Stomach PunchThe sheer magnitude of the quarterly write-down is unprecedented in the HR outsourcing industry - $272.9 million.  This is what Convergys Corporation (NYSE: CVG) reported in their quarterly earnings announcement earlier today.  

To put that number in perspective, this represents ~40% of CVG’s consolidated revenues for the quarter and is nearly 5x the quarterly revenue of the HR Management business unit.  And as you can imagine, investors were thrilled (insert sarcasm here).  On a day when the market rose nearly 11%, CVG lost ~28% of it’s value and closed at an all-time low.  That’s right…the lowest price in it’s history at $7.16/share.

So what did CEO Dave Dougherty have to say?

“….In HR Management, we continue to make progress with our two large HR outsourcing implementations; however, our financial results are not satisfactory. As a result, we are taking a series of actions to reduce the implementation risk and improve the future earnings and cash flow in this business.

The two deals are Johnson & Johnson (signed in May of ‘07 as a 10-year, ~$1B HRO contract) and DuPont (announced in November of ‘05 as a 13-year, $1.1B global HRO account).  Due to the complexity of the change management initiatives, scope and scale of implementation, and revenue recognition ties to go-live, BPO providers must float their cost basis on a forward-funded model.  This creates undue pressure on the P&L and results in the outcome we see today.

So the age-old question once again raises it’s head - is large market HRO sustainable?  Can it be deployed profitably?  Will clients embrace standardization and will providers effectively innovate and deliver?  Unfortunately, today’s results continue to reinforce an increasingly negative perception of holistic HRO’s value proposition.  Let’s keep the conversation going.

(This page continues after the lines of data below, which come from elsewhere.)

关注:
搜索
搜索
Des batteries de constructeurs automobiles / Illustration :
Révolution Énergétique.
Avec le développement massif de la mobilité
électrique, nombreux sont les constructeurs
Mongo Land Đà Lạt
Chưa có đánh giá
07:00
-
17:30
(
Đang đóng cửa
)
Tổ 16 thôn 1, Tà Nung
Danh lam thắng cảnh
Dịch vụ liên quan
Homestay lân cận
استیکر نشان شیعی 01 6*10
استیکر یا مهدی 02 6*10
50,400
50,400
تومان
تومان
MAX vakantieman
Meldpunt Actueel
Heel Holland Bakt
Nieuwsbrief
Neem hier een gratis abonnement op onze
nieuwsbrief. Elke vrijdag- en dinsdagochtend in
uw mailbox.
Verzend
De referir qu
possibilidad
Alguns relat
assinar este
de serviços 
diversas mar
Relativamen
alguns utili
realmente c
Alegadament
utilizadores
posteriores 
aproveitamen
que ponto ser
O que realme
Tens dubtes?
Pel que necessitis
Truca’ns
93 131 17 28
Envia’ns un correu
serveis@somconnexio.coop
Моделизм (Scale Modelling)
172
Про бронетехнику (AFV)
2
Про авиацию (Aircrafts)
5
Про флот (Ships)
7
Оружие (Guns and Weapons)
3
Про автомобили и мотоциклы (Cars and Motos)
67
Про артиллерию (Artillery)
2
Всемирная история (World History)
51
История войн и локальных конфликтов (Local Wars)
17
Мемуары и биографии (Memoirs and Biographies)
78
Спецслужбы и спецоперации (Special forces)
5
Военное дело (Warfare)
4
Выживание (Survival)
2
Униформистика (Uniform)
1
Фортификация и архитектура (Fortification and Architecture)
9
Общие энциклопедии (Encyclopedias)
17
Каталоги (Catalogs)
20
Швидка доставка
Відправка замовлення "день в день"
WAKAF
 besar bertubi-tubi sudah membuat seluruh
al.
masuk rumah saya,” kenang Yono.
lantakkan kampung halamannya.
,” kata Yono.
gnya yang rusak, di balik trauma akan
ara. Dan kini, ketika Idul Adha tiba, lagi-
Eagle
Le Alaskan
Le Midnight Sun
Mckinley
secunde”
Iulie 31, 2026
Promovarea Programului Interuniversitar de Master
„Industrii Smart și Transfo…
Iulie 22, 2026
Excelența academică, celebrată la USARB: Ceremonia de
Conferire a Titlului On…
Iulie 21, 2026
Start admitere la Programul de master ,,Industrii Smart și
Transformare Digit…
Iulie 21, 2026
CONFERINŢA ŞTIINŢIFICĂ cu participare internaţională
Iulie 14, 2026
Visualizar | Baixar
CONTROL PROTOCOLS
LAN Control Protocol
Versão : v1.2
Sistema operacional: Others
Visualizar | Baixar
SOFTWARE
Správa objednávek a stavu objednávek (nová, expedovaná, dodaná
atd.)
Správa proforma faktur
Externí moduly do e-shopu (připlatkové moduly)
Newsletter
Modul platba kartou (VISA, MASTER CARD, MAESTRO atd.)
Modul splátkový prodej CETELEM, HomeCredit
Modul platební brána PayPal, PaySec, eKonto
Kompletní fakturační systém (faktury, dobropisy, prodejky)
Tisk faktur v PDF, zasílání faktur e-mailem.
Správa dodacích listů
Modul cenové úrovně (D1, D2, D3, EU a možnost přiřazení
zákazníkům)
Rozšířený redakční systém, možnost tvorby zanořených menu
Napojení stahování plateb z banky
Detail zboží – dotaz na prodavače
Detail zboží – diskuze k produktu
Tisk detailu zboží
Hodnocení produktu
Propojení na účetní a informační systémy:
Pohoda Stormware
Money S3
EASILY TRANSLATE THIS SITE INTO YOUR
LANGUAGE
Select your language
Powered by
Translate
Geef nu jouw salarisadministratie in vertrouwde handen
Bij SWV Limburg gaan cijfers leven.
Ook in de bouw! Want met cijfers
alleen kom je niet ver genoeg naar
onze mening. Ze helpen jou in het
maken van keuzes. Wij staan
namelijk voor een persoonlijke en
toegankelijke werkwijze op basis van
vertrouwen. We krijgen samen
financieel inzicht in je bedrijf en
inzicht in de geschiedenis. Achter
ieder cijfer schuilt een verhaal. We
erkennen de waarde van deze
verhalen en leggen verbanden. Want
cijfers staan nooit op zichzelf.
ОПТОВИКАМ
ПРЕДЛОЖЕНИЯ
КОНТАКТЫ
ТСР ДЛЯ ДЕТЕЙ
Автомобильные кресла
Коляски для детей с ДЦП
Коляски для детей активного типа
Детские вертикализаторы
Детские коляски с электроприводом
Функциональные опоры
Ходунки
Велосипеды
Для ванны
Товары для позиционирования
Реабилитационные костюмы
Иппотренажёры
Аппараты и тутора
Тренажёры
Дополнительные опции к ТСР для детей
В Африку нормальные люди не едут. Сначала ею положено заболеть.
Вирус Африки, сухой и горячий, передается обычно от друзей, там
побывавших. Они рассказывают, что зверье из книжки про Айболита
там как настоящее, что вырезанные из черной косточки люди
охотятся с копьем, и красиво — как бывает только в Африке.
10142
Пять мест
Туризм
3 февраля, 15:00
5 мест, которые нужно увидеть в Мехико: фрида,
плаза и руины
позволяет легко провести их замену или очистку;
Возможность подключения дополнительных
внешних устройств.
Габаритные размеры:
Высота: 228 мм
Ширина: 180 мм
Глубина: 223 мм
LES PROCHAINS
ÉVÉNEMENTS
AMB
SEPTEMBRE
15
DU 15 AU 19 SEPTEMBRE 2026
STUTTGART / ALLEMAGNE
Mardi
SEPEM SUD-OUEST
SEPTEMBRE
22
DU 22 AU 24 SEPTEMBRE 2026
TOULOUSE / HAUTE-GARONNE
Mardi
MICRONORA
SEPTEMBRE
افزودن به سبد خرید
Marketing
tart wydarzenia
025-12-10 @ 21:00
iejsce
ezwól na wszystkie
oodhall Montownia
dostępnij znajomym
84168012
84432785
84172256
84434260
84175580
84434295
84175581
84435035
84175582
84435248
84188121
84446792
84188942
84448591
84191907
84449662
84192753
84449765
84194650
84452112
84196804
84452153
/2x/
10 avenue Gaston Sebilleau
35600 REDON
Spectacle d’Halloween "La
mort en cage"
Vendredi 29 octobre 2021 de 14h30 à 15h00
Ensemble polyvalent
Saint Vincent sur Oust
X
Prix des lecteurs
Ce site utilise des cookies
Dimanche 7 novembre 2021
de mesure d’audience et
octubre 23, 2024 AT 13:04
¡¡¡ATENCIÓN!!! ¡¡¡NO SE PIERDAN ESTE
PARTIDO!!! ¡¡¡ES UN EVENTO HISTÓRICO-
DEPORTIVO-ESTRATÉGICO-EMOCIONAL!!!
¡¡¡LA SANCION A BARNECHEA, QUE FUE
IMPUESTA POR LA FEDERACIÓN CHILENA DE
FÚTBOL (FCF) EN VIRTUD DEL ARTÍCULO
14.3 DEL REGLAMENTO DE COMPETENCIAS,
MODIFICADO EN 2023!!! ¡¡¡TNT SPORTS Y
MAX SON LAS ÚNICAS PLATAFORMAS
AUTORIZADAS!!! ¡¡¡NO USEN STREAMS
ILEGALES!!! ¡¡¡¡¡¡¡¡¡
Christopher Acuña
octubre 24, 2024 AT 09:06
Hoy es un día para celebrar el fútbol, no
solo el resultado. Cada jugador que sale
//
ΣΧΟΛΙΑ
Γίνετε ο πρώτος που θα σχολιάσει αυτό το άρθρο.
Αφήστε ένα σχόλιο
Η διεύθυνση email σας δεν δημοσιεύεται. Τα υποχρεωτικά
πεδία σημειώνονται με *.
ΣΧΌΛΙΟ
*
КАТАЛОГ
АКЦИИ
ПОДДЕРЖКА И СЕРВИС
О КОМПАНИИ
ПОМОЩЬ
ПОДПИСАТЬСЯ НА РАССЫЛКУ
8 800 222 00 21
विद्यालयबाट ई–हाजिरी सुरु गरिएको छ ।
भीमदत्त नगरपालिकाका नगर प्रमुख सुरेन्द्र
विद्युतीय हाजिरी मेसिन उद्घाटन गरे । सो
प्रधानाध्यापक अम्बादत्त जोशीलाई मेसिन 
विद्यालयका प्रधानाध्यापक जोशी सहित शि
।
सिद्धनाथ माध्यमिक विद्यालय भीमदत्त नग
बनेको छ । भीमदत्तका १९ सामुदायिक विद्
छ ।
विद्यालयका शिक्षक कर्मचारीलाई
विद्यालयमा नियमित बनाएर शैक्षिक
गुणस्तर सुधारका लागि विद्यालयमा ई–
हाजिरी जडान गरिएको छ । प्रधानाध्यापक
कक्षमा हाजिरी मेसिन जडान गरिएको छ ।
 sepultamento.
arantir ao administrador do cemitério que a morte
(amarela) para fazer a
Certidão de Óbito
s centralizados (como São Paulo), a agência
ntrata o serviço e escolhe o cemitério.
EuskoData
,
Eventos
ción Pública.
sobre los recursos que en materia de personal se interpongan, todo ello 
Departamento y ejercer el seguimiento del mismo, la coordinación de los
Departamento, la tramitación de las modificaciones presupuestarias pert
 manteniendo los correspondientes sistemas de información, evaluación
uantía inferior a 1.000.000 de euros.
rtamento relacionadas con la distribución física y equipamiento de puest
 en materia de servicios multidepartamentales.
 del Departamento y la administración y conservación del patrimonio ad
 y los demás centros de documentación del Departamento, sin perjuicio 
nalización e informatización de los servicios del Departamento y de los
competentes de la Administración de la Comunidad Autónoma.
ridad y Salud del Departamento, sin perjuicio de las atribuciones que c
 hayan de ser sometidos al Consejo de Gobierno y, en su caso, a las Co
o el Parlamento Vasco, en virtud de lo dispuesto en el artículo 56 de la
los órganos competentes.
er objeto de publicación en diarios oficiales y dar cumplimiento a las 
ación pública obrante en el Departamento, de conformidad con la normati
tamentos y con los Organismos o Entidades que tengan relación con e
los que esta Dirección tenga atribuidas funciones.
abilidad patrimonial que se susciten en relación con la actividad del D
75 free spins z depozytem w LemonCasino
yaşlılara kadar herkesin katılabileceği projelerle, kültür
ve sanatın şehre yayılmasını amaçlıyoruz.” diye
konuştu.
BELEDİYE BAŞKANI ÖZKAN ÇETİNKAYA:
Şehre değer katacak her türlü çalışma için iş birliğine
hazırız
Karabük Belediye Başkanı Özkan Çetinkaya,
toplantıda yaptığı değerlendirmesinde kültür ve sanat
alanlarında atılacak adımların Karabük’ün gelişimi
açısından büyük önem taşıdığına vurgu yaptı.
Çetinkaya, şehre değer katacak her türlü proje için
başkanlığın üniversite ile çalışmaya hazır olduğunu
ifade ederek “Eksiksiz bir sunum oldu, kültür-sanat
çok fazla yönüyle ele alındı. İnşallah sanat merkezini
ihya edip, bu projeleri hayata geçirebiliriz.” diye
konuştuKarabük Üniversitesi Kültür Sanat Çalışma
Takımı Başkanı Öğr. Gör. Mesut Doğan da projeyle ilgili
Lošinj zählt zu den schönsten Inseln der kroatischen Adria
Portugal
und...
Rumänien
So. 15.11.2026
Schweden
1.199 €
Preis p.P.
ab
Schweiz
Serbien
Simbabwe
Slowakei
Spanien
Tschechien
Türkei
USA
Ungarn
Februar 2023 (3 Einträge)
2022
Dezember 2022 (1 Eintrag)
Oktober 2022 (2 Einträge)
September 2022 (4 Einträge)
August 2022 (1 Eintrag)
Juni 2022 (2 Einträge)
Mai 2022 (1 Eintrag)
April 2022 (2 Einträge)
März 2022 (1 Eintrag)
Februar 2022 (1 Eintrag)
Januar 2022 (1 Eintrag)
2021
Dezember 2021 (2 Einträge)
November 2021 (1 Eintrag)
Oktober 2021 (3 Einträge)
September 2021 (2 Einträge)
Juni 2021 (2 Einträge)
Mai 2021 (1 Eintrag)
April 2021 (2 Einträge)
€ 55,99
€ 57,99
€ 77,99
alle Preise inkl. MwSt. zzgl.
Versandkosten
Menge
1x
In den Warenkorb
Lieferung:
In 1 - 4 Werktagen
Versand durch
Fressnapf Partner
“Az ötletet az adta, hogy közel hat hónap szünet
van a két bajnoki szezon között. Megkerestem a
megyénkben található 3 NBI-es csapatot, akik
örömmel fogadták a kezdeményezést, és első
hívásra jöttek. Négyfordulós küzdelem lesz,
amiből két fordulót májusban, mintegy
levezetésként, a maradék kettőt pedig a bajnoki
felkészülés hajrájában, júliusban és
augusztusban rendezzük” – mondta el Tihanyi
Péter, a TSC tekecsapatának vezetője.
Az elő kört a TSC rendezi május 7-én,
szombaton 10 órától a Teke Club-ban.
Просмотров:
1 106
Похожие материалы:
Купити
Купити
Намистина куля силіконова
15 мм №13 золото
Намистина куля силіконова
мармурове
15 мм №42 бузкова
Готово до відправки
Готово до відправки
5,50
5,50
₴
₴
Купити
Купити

4 Responses to “Large Market HR Outsourcing Takes Another Hit”

  1. Tim H Says:

    Wow - this is a huge hit to Convergys, but is hardly surprising. Convergys’ margins on these mega-deals were razor-thin, which left them open to these types of implementation risks. Those were magnified by their aggressively customized approach to each engagement, which did not allow them to capitalize on economies of scale across clients.

    I wonder what changes this will drive not just at CVG, but in the industry as a whole? Will this change the way that advisory firms and customers approach deals? Will they be willing to accept more standardization to ensure the viability of their vendors? Not that anyone is shedding any tears for CVG today, but if this industry is going to survive, it seems like we all might have to move in a different direction.

  2. mark.stelzner Says:

    @Tim H - If large market HRO is to survive, the steps you suggest will have to be adopted. Otherwise I anticipate we will see a continued increase in sub-process outsourcing (talent mgmt, RPO, benefits, payroll, etc.). Thanks for the comments!

  3. Phil Fersht Says:

    You think anyone will want to buy Convergys’ HRO business? With Deloitte taking all the transformation dollars, might be challenging…

    PF

  4. mark.stelzner Says:

    @Phil Fersht - There is absolutely an asset there to buy. However, CVG’s CEO made an interesting comments per the analyst call that pertains to the ongoing implementations (reported by Workforce):

    ‘Specifically, Dougherty cited “two significant global outsourcing implementations” where the company is talking to the clients about changing the implementation approach.

    For these two clients, the company is looking at passing on the implementation to third parties, Dougherty said in the analyst call. However, the company would remain “the ongoing operator, potentially,” he said.’